Strides are a fantastic tool in a runner’s training toolbox, and there’s a lot of useful information about them discussed in the podcast!

What are strides? Strides are brief accelerations, typically lasting about 30 seconds or less, where you run at a fast pace while maintaining your long-distance running form. They’re not full sprints characterized by intense arm pumping or extreme effort; instead, strides should feel smooth and controlled, almost like a relaxed version of sprinting (Episode 149, timestamp 00:45).

Why should you do them?

Physiological Benefits: Strides can help improve the efficiency of your running as they engage your slow-twitch muscle fibers, which are essential for endurance.
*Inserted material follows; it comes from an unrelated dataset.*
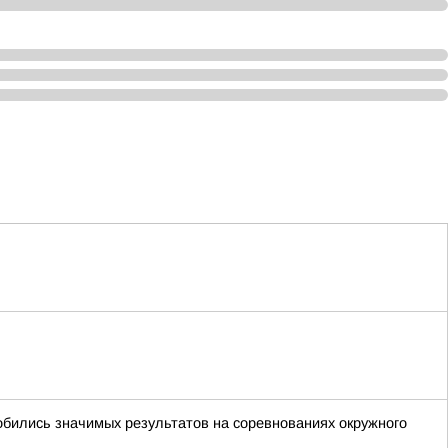
обились значимых результатов на соревнованиях окружного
Interestingly, a study highlighted in the podcast noted that regular strides can make these muscle fibers stiffer, enhancing their performance over time (Episode 226, timestamp 02:30).
Form and Speed: By practicing strides, you develop your ability to maintain good running form at faster paces. This becomes particularly beneficial when you need to kick at the end of a race or when you’re navigating varied terrain (Episode 226, timestamp 03:15).
Injury Prevention: Engaging in strides allows you to work on speed without the same risks associated with all-out sprints, like pulling muscles (Episode 226, timestamp 02:10).
Smooth Transition: Incorporating strides into your runs can ease your body into faster paces, contributing to overall speed development (Episode 226, timestamp 03:30).
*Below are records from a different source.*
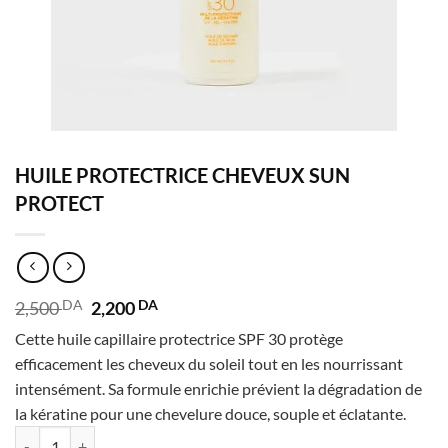
HUILE PROTECTRICE CHEVEUX SUN
PROTECT
Le
Le
2,500
DA
2,200
DA
prix
prix
Cette huile capillaire protectrice SPF 30 protège
initial
actuel
était :
est :
efficacement les cheveux du soleil tout en les nourrissant
2,500 DA.
2,200 DA.
intensément. Sa formule enrichie prévient la dégradation de
la kératine pour une chevelure douce, souple et éclatante.
quantité de HUILE PROTECTRICE CHEVEUX SUN PROTECT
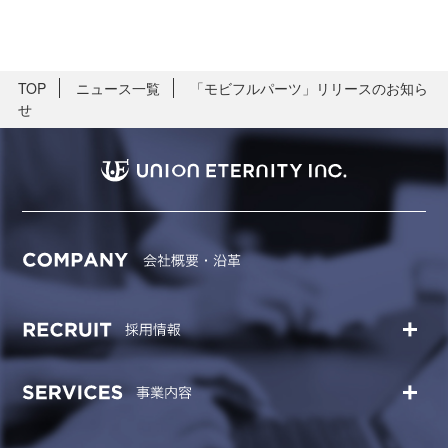
TOP
ニュース一覧
「モビフルパーツ」リリースのお知ら
せ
How to do them? Strides can be integrated easily into your runs. You can execute them on flat terrain or slight downhills, gradually working up to your top speed while ensuring that you keep a relaxed and smooth form (Episode 149, timestamp 01:00).
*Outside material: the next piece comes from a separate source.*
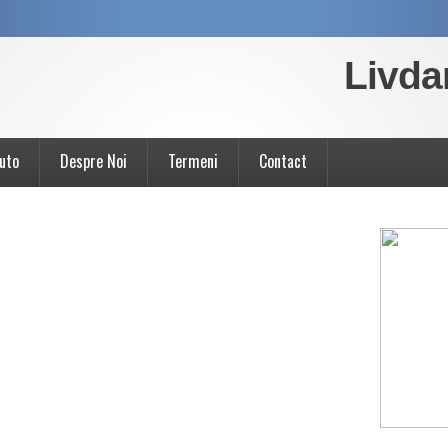
Livda
uto
Despre Noi
Termeni
Contact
In summary, incorporating strides into your training can significantly enhance both your speed and efficiency as a runner, making them a valuable practice to include in your routine!

Not bad! If you look back at the information that we provided it seems like the model did a good job of summarizing the key points and providing a coherent response. However, there are some areas that we can improve. For example, my system prompt mentions timestamps which the model clearly listened to, but no timestamps were provided. This is a hallucination that should be addressed either by changing the system prompt or providing timestamps.

Moving forward

This was a very simple example of how we can use a RAG-enabled chatbot to search through some knowledge and generate a relevant response. There are lots of ways that we can improve this though:

Better Prompting: The system prompt can be improved to provide more context and information to the model. This can help guide the model to generate more accurate and relevant responses.
Providing More Documents: We only used two documents after reranking in this example. We could test to see what number of documents provides excellent responses without flooding it with too much information.
UI: This is just in a python script, but we could build a simple UI to make it more user-friendly.
Error Handling: What if the model’s response is totally off? We could build in some error handling to rerun the model or provide a different response.
Agents: We could create a specific chatbot agents or multiple agents that could handle a conversation more effectively. This could mean having one agent that is responsible for searching for information and another that is responsible for generating responses. This could also mean having an agent that is responsible for error handling. One foreseeable benefit here is if a user wants to continue a conversation about information that was already retrieved, the agent could decide that there is no need for the retrieval step and skip straight to the response generation step. This sort of thing starts to introduce planning and reasoning into the chatbot.

And I’m sure there is a ton more that I am missing as well. Let me know if you have any ideas or suggestions!